Aso also said that the US and Japan had agreed that North Korea should not be recognized as a nuclear power and the resumption of six-party talks should not spell an end to sanctions imposed following the nuclear test.
"Reopening the six-way talks is not the objective. The six-party talks are a means and the objective is for them to give up nuclear weapons," Aso said.
Burns, speaking separately, said Japan and the US saw "eye to eye on the question of North Korea" and rejected a call by Pyongyang for Tokyo to stay away from the nuclear talks.
"These are six-party talks. The United States believes that one of our most important partners in this configuration is Japan," Burns told reporters. "Obviously, we all stick together and we are all partners in these negotiations."
North Korea said on Saturday that Japan should not bother to attend the six-party talks because Tokyo was refusing to recognize Pyongyang as a nuclear state and because Japan was no more than a "state" of the US.
Joseph said Tokyo and Washington had agreed that a UN Security Council resolution calling for sanctions on North Korea should continue to be implemented fully until Pyongyang met all of the resolution's demands, including the irreversible, verifiable and complete elimination of its nuclear program.

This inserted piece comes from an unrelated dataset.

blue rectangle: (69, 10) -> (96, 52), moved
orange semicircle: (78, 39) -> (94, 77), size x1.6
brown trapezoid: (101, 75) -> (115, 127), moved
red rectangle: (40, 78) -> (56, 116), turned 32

"We are of one mind that this resolution provides the way ahead," he said.
Meanwhile, South Korean President Roh Moo-hyun vowed yesterday to maintain two cross-border projects that have earned North Korea almost US$1 billion, despite the "intolerable provocation" of its nuclear test.
In a state of the nation address to parliament, he defended his "sunshine" policy of engagement with the North in spite of its nuclear test.
The South Korean-funded Kaesong industrial estate and Mount Kumgang tourist resort in the North are "symbols of peace and stability on the peninsula," he said in his speech read by Prime Minister Han Myeong-sook.
The ventures have earned the North almost US$1 billion since Kumgang opened in 1998.
Critics say the money can be creamed off for weapons programs. Senior US official Christopher Hill has stated that in his view, Kumgang "seems to be designed to give money to the North Korean authorities."
Roh said his government would take the projects in a direction compatible with "the spirit and objective" of UN sanctions imposed on Pyongyang after its test.
But he praised Kaesong as "directing the North to openness by passing on the South's experience in a market economy.
He added: "Under no circumstances can we cut the channel of dialogue with the North.
"The government may adjust the speed and scope of its policies but will continue to maintain the big framework and basic principles of the policy of peace and prosperity," he said.
Roh described the test as "an intolerable provocation that dashed the hopes of Koreans and the international community for the denuclearisation of the peninsula.
"North Korea's nuclear test was a foolish act indeed," he said, adding that it would only jeopardize the stability of its regime and cause severe economic difficulties.
Roh insisted the North "should never possess a nuclear arsenal under any circumstances" and cautioned that prospects for six-nation disarmament talks, which Pyongyang agreed to join last week, "may not always be smooth."